● TASK PROMPT: What you return should match every entry, character for character.

*** DATA SHOWN Section Begins ***

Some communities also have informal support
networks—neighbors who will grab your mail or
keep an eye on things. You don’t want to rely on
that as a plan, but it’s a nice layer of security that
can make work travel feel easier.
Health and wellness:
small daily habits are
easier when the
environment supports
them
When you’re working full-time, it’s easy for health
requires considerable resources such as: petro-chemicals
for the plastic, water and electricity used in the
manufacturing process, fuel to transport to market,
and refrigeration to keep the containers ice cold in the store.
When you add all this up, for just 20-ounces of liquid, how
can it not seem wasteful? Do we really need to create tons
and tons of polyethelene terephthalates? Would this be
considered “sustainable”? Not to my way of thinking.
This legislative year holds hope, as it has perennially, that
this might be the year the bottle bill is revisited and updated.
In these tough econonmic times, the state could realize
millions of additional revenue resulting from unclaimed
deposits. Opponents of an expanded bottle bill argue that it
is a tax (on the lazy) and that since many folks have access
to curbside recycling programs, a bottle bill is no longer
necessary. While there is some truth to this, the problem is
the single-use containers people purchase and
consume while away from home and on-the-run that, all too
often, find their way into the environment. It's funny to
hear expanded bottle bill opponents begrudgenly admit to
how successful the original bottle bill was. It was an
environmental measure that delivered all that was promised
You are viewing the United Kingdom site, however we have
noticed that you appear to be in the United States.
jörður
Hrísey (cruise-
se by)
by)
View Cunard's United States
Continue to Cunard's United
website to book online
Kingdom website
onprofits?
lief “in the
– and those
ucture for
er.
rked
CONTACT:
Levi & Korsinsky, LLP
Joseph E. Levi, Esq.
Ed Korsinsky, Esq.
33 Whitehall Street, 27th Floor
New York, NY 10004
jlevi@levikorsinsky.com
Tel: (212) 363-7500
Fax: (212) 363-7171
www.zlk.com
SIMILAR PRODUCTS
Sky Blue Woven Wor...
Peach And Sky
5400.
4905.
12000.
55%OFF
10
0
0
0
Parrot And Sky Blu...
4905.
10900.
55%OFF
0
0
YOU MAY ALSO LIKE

*** DATA SHOWN Section Ends ***

● TASK OUTPUT:
Some communities also have informal support
networks—neighbors who will grab your mail or
keep an eye on things. You don’t want to rely on
that as a plan, but it’s a nice layer of security that
can make work travel feel easier.
Health and wellness:
small daily habits are
easier when the
environment supports
them
When you’re working full-time, it’s easy for health
requires considerable resources such as: petro-chemicals
for the plastic, water and electricity used in the
manufacturing process, fuel to transport to market,
and refrigeration to keep the containers ice cold in the store.
When you add all this up, for just 20-ounces of liquid, how
can it not seem wasteful? Do we really need to create tons
and tons of polyethelene terephthalates? Would this be
considered “sustainable”? Not to my way of thinking.
This legislative year holds hope, as it has perennially, that
this might be the year the bottle bill is revisited and updated.
In these tough econonmic times, the state could realize
millions of additional revenue resulting from unclaimed
deposits. Opponents of an expanded bottle bill argue that it
is a tax (on the lazy) and that since many folks have access
to curbside recycling programs, a bottle bill is no longer
necessary. While there is some truth to this, the problem is
the single-use containers people purchase and
consume while away from home and on-the-run that, all too
often, find their way into the environment. It's funny to
hear expanded bottle bill opponents begrudgenly admit to
how successful the original bottle bill was. It was an
environmental measure that delivered all that was promised
You are viewing the United Kingdom site, however we have
noticed that you appear to be in the United States.
jörður
Hrísey (cruise-
se by)
by)
View Cunard's United States
Continue to Cunard's United
website to book online
Kingdom website
onprofits?
lief “in the
– and those
ucture for
er.
rked
CONTACT:
Levi & Korsinsky, LLP
Joseph E. Levi, Esq.
Ed Korsinsky, Esq.
33 Whitehall Street, 27th Floor
New York, NY 10004
jlevi@levikorsinsky.com
Tel: (212) 363-7500
Fax: (212) 363-7171
www.zlk.com
SIMILAR PRODUCTS
Sky Blue Woven Wor...
Peach And Sky
5400.
4905.
12000.
55%OFF
10
0
0
0
Parrot And Sky Blu...
4905.
10900.
55%OFF
0
0
YOU MAY ALSO LIKE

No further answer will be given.